Yield: what, where and why

The .Net developer community stood still waiting for the release of C # 7.0 and the new features it brings. Each version of the language, which next year will be 15 years old, brought with it something new and useful. And although each feature is worth a separate mention, today I want to talk about the yield keyword. I noticed that novice developers (and not only) avoid using it. In this article I will try to bring the advantages and disadvantages, as well as highlight cases where the use of yield appropriate.

yield creates an iterator and allows us not to write a separate class when we implement IEnumerable . C # contains two expressions using yield : yield return <expression> and yield break . yield can be used in methods, operators, and properties. I will talk about methods, since yield works the same everywhere.

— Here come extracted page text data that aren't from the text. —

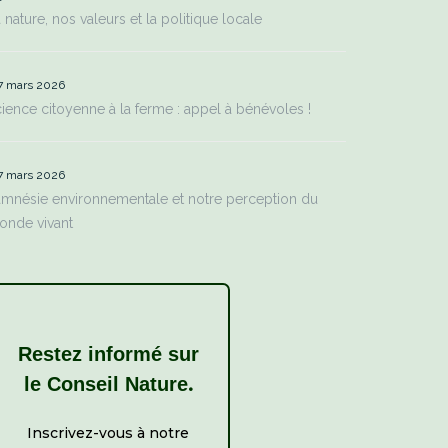
 nature, nos valeurs et la politique locale
7 mars 2026
ience citoyenne à la ferme : appel à bénévoles !
7 mars 2026
amnésie environnementale et notre perception du
onde vivant
Restez informé sur
.
le Conseil Nature
Inscrivez-vous à notre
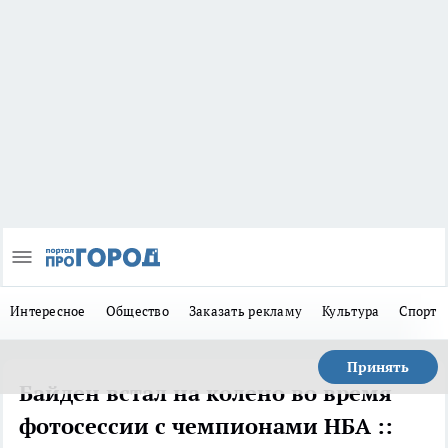
Интересное
Общество
Заказать рекламу
Культура
Спорт
Принять
Байден встал на колено во время
фотосессии с чемпионами НБА ::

By applying yield return returns, we declare that this method returns an IEnumerable sequence, whose elements are the results of the expressions of each yield return . And with the return value, yield return transfers control to the caller and continues the execution of the method after the next item is requested. The values of variables inside the yield method are stored between queries. yield break in turn plays the role of a well-known break used inside loops. The example below will return a sequence of numbers from 0 to 10:

Getnumbers

 private static IEnumerable<int> GetNumbers() { var number = 0; while (true) { if (number > 10) yield break; yield return number++; } }

It is important to mention that the use of yield has several limitations that you need to be aware of. The Reset call on the iterator throws a NotSupportedException . We cannot use it in anonymous methods and methods containing unsafe code. Also, a yield return cannot be located in a try-catch , although nothing prevents you from placing it in the try section of a try-finally block. yield break can be located in the try section of both try-catch and try-finally . I will not give the reasons for such restrictions, as they are described in detail by Eric Lipert here and here .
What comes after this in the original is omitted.